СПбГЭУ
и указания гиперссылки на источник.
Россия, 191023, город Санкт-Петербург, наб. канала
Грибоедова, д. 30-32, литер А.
---
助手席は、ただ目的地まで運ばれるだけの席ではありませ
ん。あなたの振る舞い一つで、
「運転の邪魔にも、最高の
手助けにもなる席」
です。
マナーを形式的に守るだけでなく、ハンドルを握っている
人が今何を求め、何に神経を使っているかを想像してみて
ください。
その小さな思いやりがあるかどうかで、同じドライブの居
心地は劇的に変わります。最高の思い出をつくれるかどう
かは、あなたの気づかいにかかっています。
==
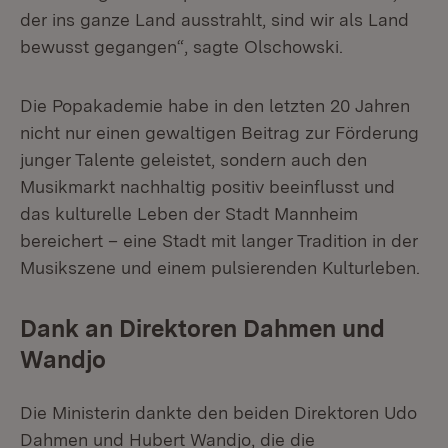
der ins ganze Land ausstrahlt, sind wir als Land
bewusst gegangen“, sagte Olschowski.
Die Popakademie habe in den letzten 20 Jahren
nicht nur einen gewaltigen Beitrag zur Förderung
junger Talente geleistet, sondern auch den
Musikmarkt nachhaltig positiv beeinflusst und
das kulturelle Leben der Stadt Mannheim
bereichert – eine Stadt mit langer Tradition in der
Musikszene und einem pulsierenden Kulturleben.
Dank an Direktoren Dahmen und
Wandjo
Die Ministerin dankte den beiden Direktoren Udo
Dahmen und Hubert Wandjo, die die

_Your goal_
Locate and copy each line in the data above that includes the word "Stadt".

_Solution for this task_
das kulturelle Leben der Stadt Mannheim
bereichert – eine Stadt mit langer Tradition in der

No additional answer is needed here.